Top of Stored data

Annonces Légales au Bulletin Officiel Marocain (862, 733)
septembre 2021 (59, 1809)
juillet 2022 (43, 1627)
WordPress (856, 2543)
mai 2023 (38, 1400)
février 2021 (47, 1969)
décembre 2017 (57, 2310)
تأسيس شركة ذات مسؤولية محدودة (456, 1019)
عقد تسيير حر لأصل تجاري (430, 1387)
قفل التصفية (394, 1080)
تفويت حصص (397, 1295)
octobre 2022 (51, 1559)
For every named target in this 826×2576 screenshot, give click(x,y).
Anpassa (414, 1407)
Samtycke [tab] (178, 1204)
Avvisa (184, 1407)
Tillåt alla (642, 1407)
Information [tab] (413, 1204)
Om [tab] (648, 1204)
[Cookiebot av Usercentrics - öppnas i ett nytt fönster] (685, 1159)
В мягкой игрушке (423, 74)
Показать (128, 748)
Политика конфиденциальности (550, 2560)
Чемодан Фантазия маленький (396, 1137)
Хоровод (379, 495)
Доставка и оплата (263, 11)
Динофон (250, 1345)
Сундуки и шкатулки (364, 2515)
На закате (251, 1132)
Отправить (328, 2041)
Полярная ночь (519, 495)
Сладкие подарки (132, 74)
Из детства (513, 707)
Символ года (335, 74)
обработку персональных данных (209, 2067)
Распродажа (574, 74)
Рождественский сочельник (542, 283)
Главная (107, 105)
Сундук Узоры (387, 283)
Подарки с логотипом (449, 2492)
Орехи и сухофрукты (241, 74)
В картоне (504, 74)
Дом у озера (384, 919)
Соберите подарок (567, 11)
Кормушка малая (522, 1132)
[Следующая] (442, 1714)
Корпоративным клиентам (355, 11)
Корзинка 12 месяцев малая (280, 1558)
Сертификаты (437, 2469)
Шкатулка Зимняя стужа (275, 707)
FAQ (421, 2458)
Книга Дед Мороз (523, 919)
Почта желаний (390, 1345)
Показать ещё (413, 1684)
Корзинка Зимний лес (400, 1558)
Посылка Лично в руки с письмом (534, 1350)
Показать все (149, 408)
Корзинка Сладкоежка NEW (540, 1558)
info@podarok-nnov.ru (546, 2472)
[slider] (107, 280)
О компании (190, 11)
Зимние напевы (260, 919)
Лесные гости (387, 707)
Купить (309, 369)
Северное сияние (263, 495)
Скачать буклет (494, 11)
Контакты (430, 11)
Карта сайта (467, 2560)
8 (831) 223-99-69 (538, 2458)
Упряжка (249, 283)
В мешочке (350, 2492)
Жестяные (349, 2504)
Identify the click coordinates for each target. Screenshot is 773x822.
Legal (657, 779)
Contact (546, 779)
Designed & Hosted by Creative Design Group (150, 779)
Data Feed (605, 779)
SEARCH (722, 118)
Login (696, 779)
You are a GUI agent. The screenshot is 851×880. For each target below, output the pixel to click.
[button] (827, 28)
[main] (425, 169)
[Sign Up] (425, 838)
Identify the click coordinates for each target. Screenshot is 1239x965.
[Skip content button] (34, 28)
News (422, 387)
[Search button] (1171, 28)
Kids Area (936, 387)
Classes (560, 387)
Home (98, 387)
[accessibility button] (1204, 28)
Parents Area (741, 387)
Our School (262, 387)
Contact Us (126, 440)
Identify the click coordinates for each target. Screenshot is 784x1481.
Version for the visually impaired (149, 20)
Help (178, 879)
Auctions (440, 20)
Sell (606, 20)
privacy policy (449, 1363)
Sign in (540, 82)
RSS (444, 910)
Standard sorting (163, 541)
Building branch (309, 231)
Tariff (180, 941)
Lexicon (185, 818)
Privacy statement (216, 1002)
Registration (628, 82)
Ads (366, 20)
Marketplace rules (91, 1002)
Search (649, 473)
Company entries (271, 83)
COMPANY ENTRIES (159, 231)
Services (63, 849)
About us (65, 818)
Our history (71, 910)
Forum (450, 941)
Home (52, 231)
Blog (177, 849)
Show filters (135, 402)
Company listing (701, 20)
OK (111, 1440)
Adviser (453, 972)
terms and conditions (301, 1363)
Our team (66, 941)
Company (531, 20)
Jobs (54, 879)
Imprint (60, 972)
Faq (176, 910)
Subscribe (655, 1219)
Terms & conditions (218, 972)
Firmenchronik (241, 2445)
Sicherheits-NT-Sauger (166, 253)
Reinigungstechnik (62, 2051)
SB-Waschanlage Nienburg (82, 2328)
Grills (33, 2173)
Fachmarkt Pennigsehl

Bottom of Stored data

**Problem statement**
In the data above, find the line that contains "Книга Дед Мороз (523, 919)" and the line that contains "Home (98, 387)". Repeat exactly those lines and every line between them, and only those.

**Your solution**
Книга Дед Мороз (523, 919)
Почта желаний (390, 1345)
Показать ещё (413, 1684)
Корзинка Зимний лес (400, 1558)
Посылка Лично в руки с письмом (534, 1350)
Показать все (149, 408)
Корзинка Сладкоежка NEW (540, 1558)
info@podarok-nnov.ru (546, 2472)
[slider] (107, 280)
О компании (190, 11)
Зимние напевы (260, 919)
Лесные гости (387, 707)
Купить (309, 369)
Северное сияние (263, 495)
Скачать буклет (494, 11)
Контакты (430, 11)
Карта сайта (467, 2560)
8 (831) 223-99-69 (538, 2458)
Упряжка (249, 283)
В мешочке (350, 2492)
Жестяные (349, 2504)
Identify the click coordinates for each target. Screenshot is 773x822.
Legal (657, 779)
Contact (546, 779)
Designed & Hosted by Creative Design Group (150, 779)
Data Feed (605, 779)
SEARCH (722, 118)
Login (696, 779)
You are a GUI agent. The screenshot is 851×880. For each target below, output the pixel to click.
[button] (827, 28)
[main] (425, 169)
[Sign Up] (425, 838)
Identify the click coordinates for each target. Screenshot is 1239x965.
[Skip content button] (34, 28)
News (422, 387)
[Search button] (1171, 28)
Kids Area (936, 387)
Classes (560, 387)
Home (98, 387)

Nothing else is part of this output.